The optimized ViDT+ models can be found:
ViDT+ (Swin-nano), ViDT+ (Swin-tiny), and ViDT+ (Swin-small).

Requirements

This codebase has been developed with the setting used in Deformable DETR:
Linux, CUDA>=9.2, GCC>=5.4, Python>=3.7, PyTorch>=1.5.1, and torchvision>=0.6.1.

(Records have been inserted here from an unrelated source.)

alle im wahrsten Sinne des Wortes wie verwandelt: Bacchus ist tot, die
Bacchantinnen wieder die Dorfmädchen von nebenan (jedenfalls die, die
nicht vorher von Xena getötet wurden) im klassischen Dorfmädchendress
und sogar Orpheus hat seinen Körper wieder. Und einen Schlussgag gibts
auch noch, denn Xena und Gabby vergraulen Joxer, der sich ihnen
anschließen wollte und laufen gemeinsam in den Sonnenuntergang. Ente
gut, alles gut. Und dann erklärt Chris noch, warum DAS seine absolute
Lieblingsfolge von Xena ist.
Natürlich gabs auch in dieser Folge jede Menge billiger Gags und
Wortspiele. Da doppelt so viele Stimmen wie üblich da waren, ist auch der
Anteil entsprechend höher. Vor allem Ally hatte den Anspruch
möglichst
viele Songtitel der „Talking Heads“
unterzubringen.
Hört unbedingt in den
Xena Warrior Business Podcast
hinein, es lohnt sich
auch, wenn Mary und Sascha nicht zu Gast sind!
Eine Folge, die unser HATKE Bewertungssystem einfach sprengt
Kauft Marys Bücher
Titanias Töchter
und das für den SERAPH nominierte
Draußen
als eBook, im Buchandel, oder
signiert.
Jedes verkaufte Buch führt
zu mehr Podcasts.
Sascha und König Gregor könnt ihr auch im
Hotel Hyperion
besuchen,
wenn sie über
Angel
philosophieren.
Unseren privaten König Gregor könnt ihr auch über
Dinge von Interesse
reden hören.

We recommend you to use Anaconda to create a conda environment:

conda create -n deformable_detr python=3.7 pip
conda activate deformable_detr
conda install pytorch=1.5.1 torchvision=0.6.1 cudatoolkit=9.2 -c pytorch

Compiling CUDA operators for deformable attention

cd ./ops
sh ./make.sh
# unit test (should see all checking is True)
python test.py

Other requirements

pip install -r requirements.txt

Training and Evaluation

If you want to test with a single GPU, see colab examples. Thanks to EherSenaw for making this example.
The below codes are for training with multi GPUs.

Training for ViDT+

We used the below commands to train ViDT+ models with a single node having 8 NVIDIA GPUs.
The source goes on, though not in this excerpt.